Friday, August 20, 2010

Lot's of Drawing at the Portland Art Musuem....R. Crumb and More!

I started reading R. Crumb comics; Zap, Motor City and the like, in the 1960s. I read them when I was too young and impressionable to be subjected to such enticing perversion. I was introduced to detailed, parodied cartoon sex acts at the tender age of 8 by Crumb. I'm sure the influence marks my world view in ways I haven't figured out to this day. R. Crumb chronicled the 1960s and 1970s with dead-on wit and keen observation. It provided a fun framework for me to view people, society, myself and my loved ones.

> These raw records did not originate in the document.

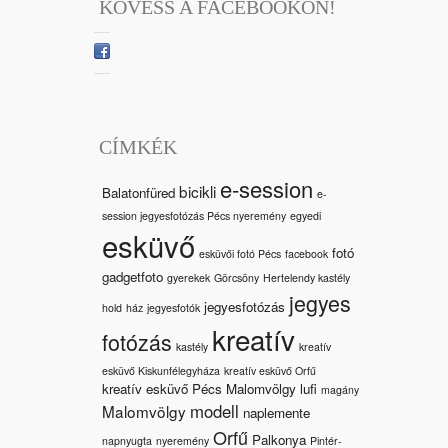
KÖVESS A FACEBOOKON!
CÍMKÉK
e-session
bicikli
Balatonfüred
e-
session jegyesfotózás Pécs nyeremény
egyedi
esküvő
fotó
esküvői fotó Pécs
facebook
gadgetfoto
gyerekek
Görcsöny
Hertelendy kastély
jegyes
jegyesfotózás
hold
ház
jegyesfotók
kreatív
fotózás
kastély
kreatív
esküvő Kiskunfélegyháza
kreatív esküvő Orfű
kreatív esküvő Pécs Malomvölgy
lufi
magány
modell
Malomvölgy
naplemente
Orfű
Palkonya
napnyugta
nyeremény
Pintér-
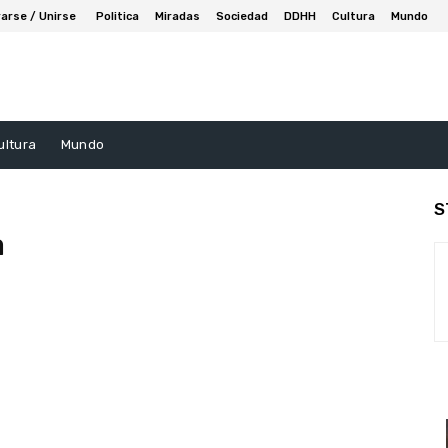
arse / Unirse
Politica
Miradas
Sociedad
DDHH
Cultura
Mundo
ultura
Mundo
S
a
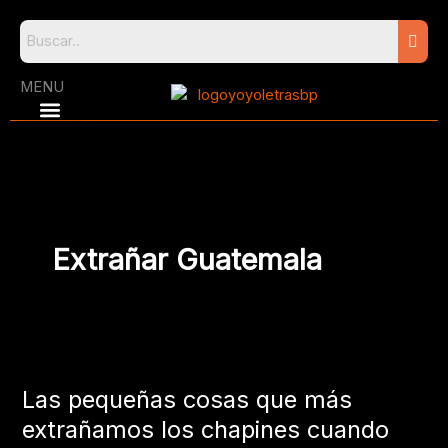
Skip
to
content
MENU
Extrañar Guatemala
Las
pequeñas
Las pequeñas cosas que más
cosas
que
extrañamos los chapines cuando
más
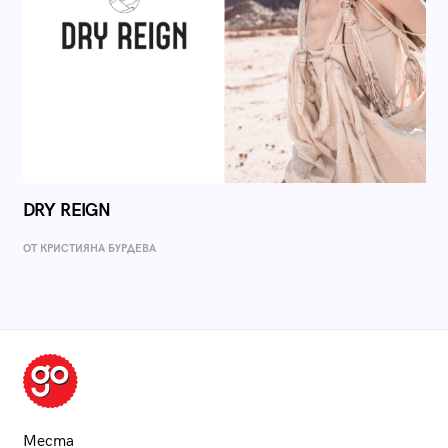
DRY REIGN
ОТ КРИСТИЯНА БУРДЕВА
Места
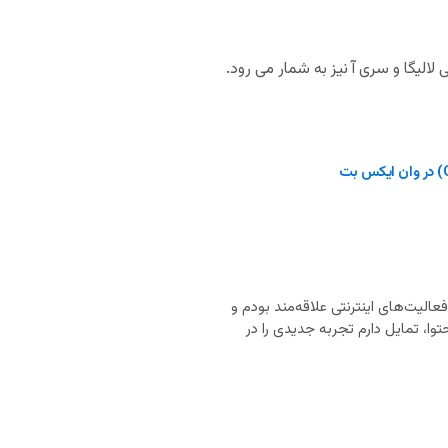
لیگا و سری آ نیز به شمار می رود.
ان‌های انگلیسی، اسپانیایی و فرانسوی هستم. از ۲۰ سالگی به فعالیت‌های اینترنتی علاقه‌مند بودم و
وا، تمایل دارم تجربه جدیدی را در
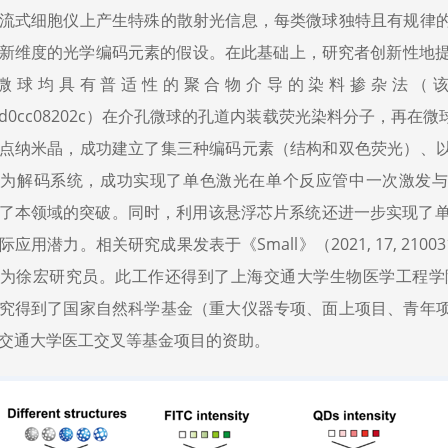
流式细胞仪上产生特殊的散射光信息，每类微球独特且有规律
新维度的光学编码元素的假设。在此基础上，研究者创新性地提
球均具有普适性的聚合物介导的染料掺杂法（该方法近期发表在
039/d0cc08202c）在介孔微球的孔道内装载荧光染料分子
点纳米晶，成功建立了集三种编码元素（结构和双色荧光）、
为解码系统，成功实现了单色激光在单个反应管中一次激发与
了本领域的突破。同时，利用该悬浮芯片系统还进一步实现了单
际应用潜力。相关研究成果发表于《Small》（2021, 17, 2
为徐宏研究员。此工作还得到了上海交通大学生物医学工程学
究得到了国家自然科学基金（重大仪器专项、面上项目、青年
交通大学医工交叉等基金项目的资助。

With so much R. Crumb baggage, I have been nervous about seeing the Genesis show at the Portland Art Museum. Now that I have seen the show, I do want to get the book so that I can appreciate the work like it should be appreciated. The show was successful in that regard. I want to buy the book! It is impressive to see rows and rows of carefully drawn cartoon panels, wall after wall. The thing about the genre of comics is that it's conventions prevent the work from having much feel of painterly spontaneity. The faces of the various characters are almost all more or less the same. The backgrounds and stylizations are unwavering R. Crumb. No visual surprises. When I was a kid, I would read Eggs Ackerly's adventures with the vulture demoneses and be transported to an original, funny, and suprising, albeit pornographic new world. This mature project from a mature R. Crumb doesn't hold any of that excitement for me.

There is some other great art to see for the price of admission. Several Leon Golub paintings in the basement need to be respected. Golub devoted his career as a painter to illustrating the atrocities inflicted upon the weak by the powerful. He wasn't painting so that the wealthy class could have something to hang in their living room to match their couch. The few paintings on display don't do justice to his body of work, but they are worth seeing.

That master drawing exhibit is also great.